For some reason my lighting code always causes errors in gl.h. I’ve asked good ol’ gl man and he seems somewhat stumped as well. I’ve reviewed several examples and compared them to mine (and read through a bit of the red book itself) and I’m yet to see the problem here. This is my lighting class cpp file:
Any help would be appreciated however talk to me like a 3 year old. I have never done lighting before (that I can recall at the moment) and so my knowledge of it is still VERY primitive.
What should my lighting class contain? What kindof functions? I would like to get shadows goin on eventually as well. Thanks again
Why the h.ll you want to make your life worse? Lignthing functions are simple enough & usually you only need glEnable| |Disable(GL_LIGHT0| |LIGHTING) and max no of light is 8 I tried to do somthing similiar at first, but noticed that it’s not worth that. By the way, for serious ligntning you dont use OGL ligghts anyway, there are thing like vertex programs, projected textures+lightmaps If you really want to make all those function calls shorter use inline functions & macros
just a newbie but I thought I would repeat things I have seen before that might be helpful.
When are you calling make light? Is it after creating your device context?

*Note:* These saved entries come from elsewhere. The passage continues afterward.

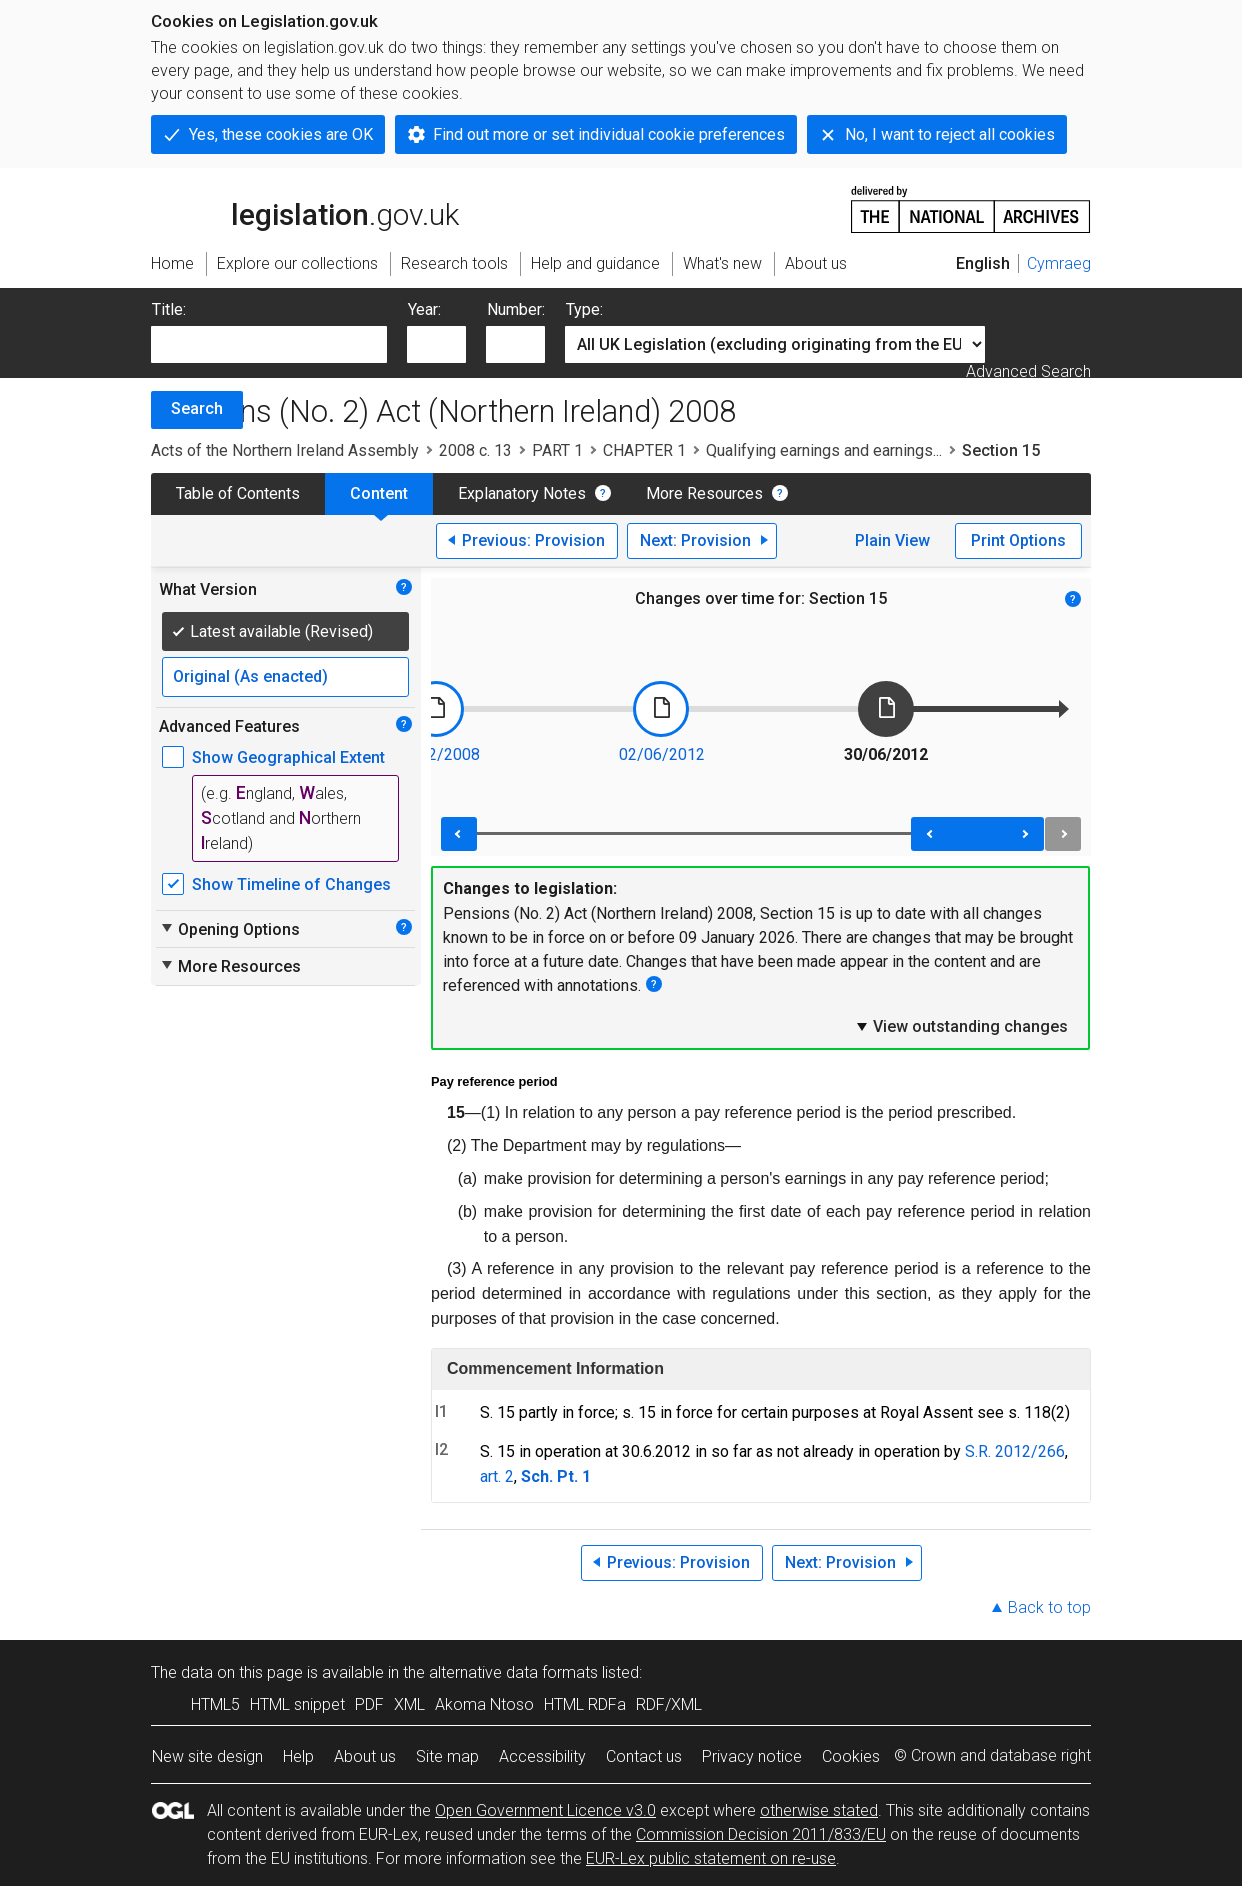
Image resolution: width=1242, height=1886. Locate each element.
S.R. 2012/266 (1015, 1451)
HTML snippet (297, 1704)
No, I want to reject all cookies (950, 134)
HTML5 (215, 1704)
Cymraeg (1059, 263)
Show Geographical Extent (288, 757)
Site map (447, 1756)
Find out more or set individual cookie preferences (609, 134)
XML (409, 1704)
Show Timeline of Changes (291, 884)
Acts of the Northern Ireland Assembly (285, 450)
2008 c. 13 (475, 450)
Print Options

Also you you have to reennable lighting after you change the lights around?
It’s loooong time since I worked with standart OGL lightning, but as far as I remember all enables were at init() function, & I think positions can be changed even in render f if you wish.

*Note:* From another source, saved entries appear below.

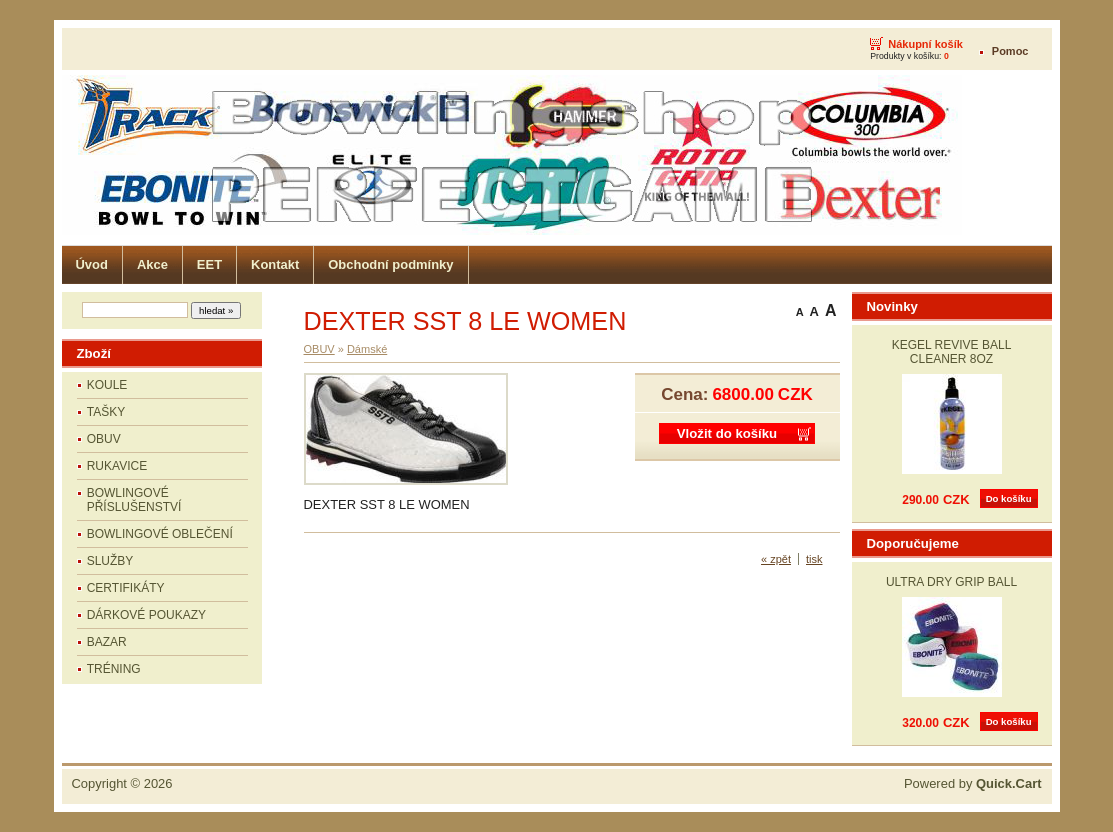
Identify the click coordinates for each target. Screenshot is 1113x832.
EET (209, 264)
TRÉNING (114, 669)
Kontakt (275, 264)
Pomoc (1010, 51)
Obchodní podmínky (390, 264)
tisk (814, 559)
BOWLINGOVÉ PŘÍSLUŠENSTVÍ (134, 500)
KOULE (107, 385)
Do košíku (1009, 498)
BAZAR (107, 642)
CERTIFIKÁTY (126, 588)
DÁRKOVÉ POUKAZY (146, 615)
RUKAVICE (117, 466)
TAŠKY (106, 412)
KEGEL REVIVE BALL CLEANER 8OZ (952, 352)
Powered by (973, 783)
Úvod (92, 264)
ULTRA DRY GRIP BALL (951, 582)
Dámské (367, 349)
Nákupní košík (925, 44)
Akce (152, 264)
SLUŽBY (110, 561)
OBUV (104, 439)
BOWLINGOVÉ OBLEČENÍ (160, 534)
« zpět (776, 559)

You MUST include windows.h because GL/gl.h REQUIRES it, at least on the Windows platform. The reason is because GL/gl.h uses macros that are defined in windows.h (or a file included from there). OK, it does not require the file itself, but some macros that are defined in there.

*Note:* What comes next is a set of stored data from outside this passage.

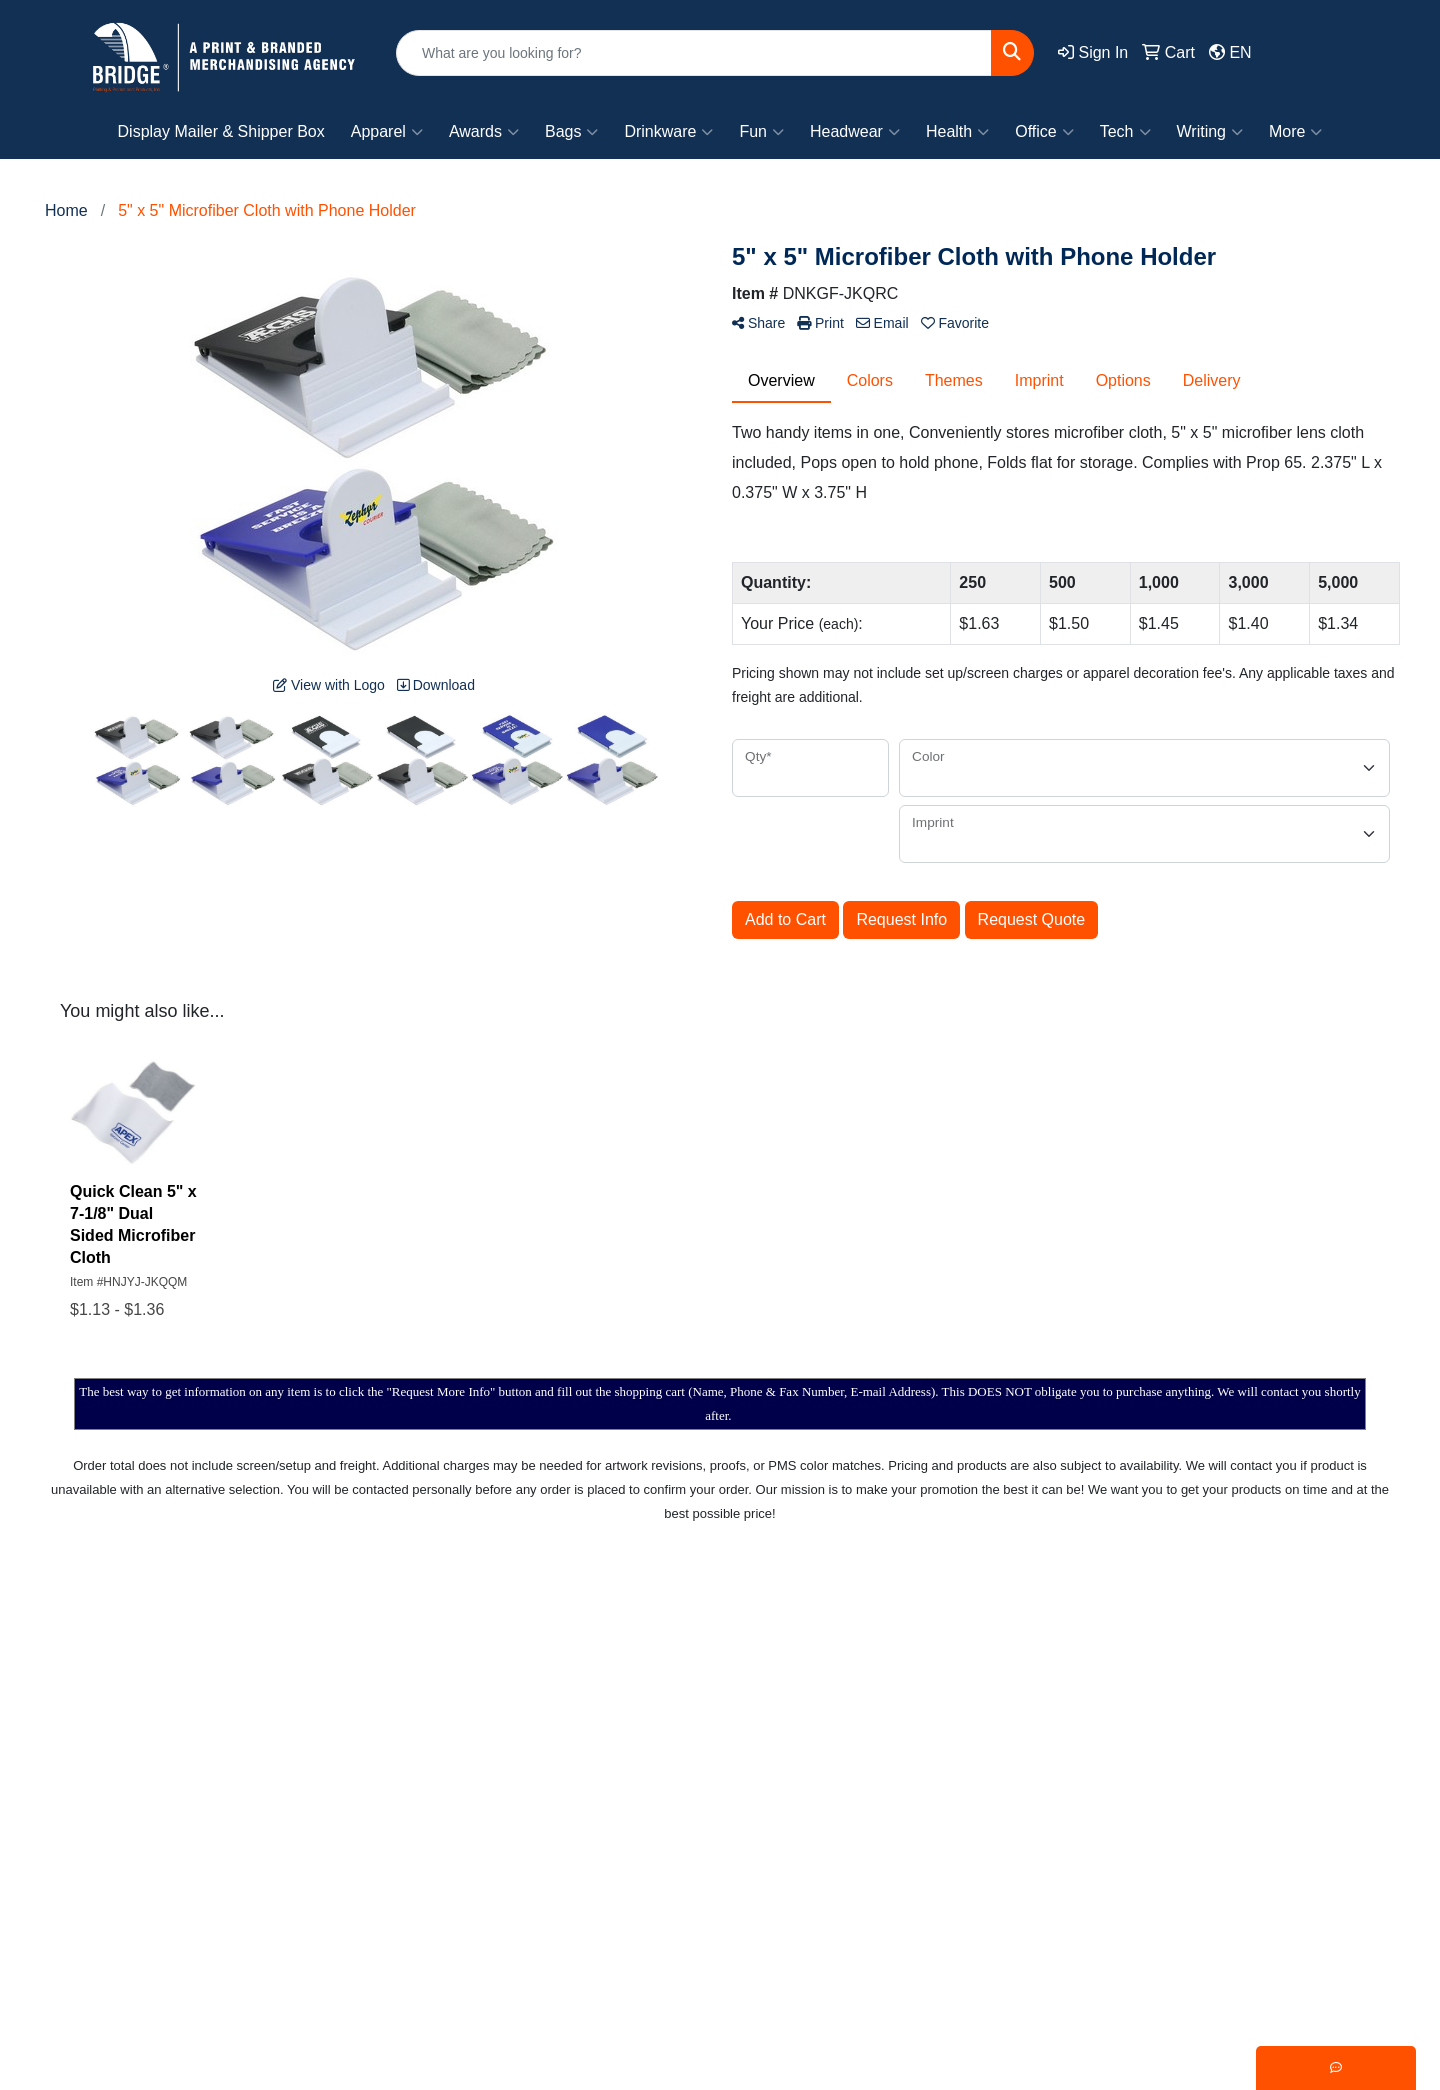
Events (1224, 1647)
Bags (571, 132)
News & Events (676, 1776)
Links (833, 1819)
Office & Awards (1063, 1819)
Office (1044, 132)
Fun (761, 132)
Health (957, 132)
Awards (484, 132)
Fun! (1023, 1776)
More (1295, 132)
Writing (1210, 132)
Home (643, 1647)
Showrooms (857, 1690)
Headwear (855, 132)
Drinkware (668, 132)
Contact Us (661, 1733)
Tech (1125, 132)
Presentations (864, 1733)
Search (840, 1647)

However, if you have a REALLY good reason not to include it you can define those macros yourself. Look in the GLUT header for hints on how to do so.
include “lighting.h” AFTER the gl.h and glu.h headers… Your “lighting.h” has types from gl.h, thus you will get errors since the types have not been defined before you use them.
No. If you look inside literally any header you will see include guards in the beginning of the file. <GL/gl.h> have them, so does his <lighting.h>.
#ifndef _LIGHTING_H #define _LIGHTING_H
…
#endif
Tell me if you don’t know how/why they work.
I just want to say some words about the leading underscore. Two leading underscores in an identifier is reserved for the compiler and libraries for the compiler. A single leading underscore with a following capital letter in the global namespace (though I’m not 100% sure about the capital letter) is also reserved for the compiler and it’s libraries. So basically you should not use any names with leading underscores in the global namespace. That include goard above is in the global namespace and is therefore somewhat against the specification. I would suggest not using underscores at all.